When determining the real zeros of a quadratic function like \( f(x) = \frac{1}{3} - \frac{1}{3}x^{2} \), we primarily use algebraic methods.
These methods involve solving equations to find the values of \( x \) that make the function equal to zero.
The first step in this approach is setting up the equation \( \frac{1}{3} - \frac{1}{3}x^{2} = 0 \).

This equation implies finding where the output \( f(x) \) equals zero (real zeros).
We simplify by eliminating the fraction: multiply each term by 3, giving us \(-x^{2} + 1 = 0\).
Rearrange this to get \(x^{2} = 1\).
Taking the square root of both sides, remember that quadratic equations often have two solutions: positive and negative.
This results in \(x = ±1\).

• Write down the function and set to zero.
• Simplify by multiplying to remove fractions.
• Solve for \( x \), remembering both positive and negative roots.

Once you've determined potential zeros algebraically, it's helpful to use a graphing utility to confirm these solutions.
This is because a graphical view can affirm our algebraic solutions by showing the points where the graph intersects the x-axis.
For our quadratic function \( f(x) = \frac{1}{3} - \frac{1}{3}x^{2} \), when graphed, the curve forms an upside-down parabola due to the negative coefficient of \( x^{2} \).

By plotting this function, identifying the x-intercepts at \( x = 1 \) and \( x = -1 \), we confirm our previous algebraic findings.
This visual confirmation is a very useful check.
If the graph passes through the x-axis exactly where your calculations predicted, it supports your algebraic work.

• Use the graph to visualize the zeros.
• Look for points where the curve intersects the x-axis.
• Confirm these graphical results align with the algebraic solutions.

Quadratic functions, like \( f(x) = \frac{1}{3} - \frac{1}{3}x^{2} \), are a fundamental class of polynomial functions characterized by their degree of 2.
The general form of a quadratic function is \( ax^{2} + bx + c \), where \( a \), \( b \), and \( c \) are constants.
In the given problem, \( a = -\frac{1}{3} \), \( b = 0 \), and \( c = \frac{1}{3} \).

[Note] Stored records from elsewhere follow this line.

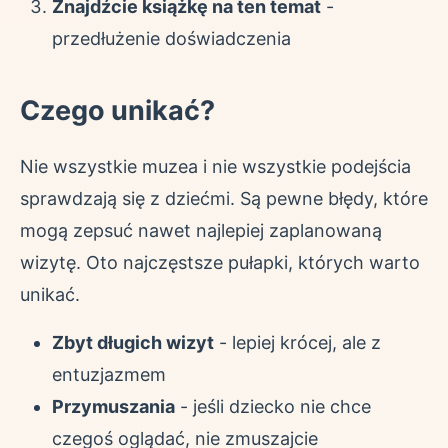
Znajdźcie książkę na ten temat
-
przedłużenie doświadczenia
Czego unikać?
Nie wszystkie muzea i nie wszystkie podejścia
sprawdzają się z dziećmi. Są pewne błędy, które
mogą zepsuć nawet najlepiej zaplanowaną
wizytę. Oto najczęstsze pułapki, których warto
unikać.
Zbyt długich wizyt
- lepiej krócej, ale z
entuzjazmem
Przymuszania
- jeśli dziecko nie chce
czegoś oglądać, nie zmuszajcie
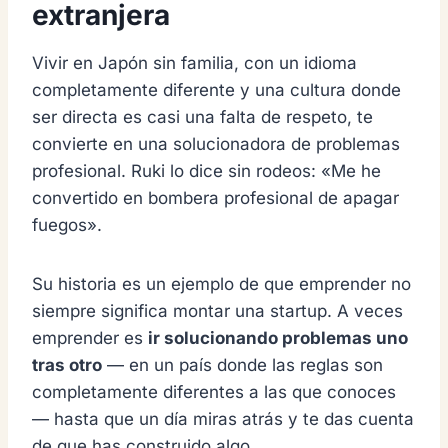
extranjera
Vivir en Japón sin familia, con un idioma
completamente diferente y una cultura donde
ser directa es casi una falta de respeto, te
convierte en una solucionadora de problemas
profesional. Ruki lo dice sin rodeos: «Me he
convertido en bombera profesional de apagar
fuegos».
Su historia es un ejemplo de que emprender no
siempre significa montar una startup. A veces
emprender es
ir solucionando problemas uno
tras otro
— en un país donde las reglas son
completamente diferentes a las que conoces
— hasta que un día miras atrás y te das cuenta
de que has construido algo.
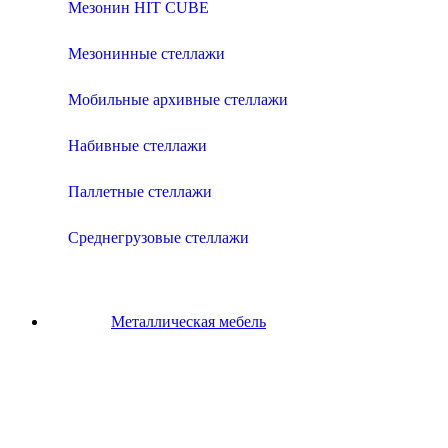
Мезонин HIT CUBE
Мезонинные стеллажи
Мобильные архивные стеллажи
Набивные стеллажи
Паллетные стеллажи
Среднегрузовые стеллажи
Металлическая мебель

Quadratics graph as parabolas, which can open upwards or downwards based on the sign of \( a \).
When \( a < 0 \), the parabola opens downward, as seen with this function.
This opening direction can help confirm the nature of the zeros found, ensuring they are real and potential turning points of the graph.

Finding zeros of quadratic functions is crucial, as it helps predict where the function's value equals zero—where the graph meets the x-axis.
Such analysis is instrumental in various applications, including physics and engineering, where these functions model different phenomena.

• Recognize the form of the quadratic function.
• Understand how the coefficient \( a \) affects the parabola's direction.
• Apply zeros' concepts to solve real-world problems.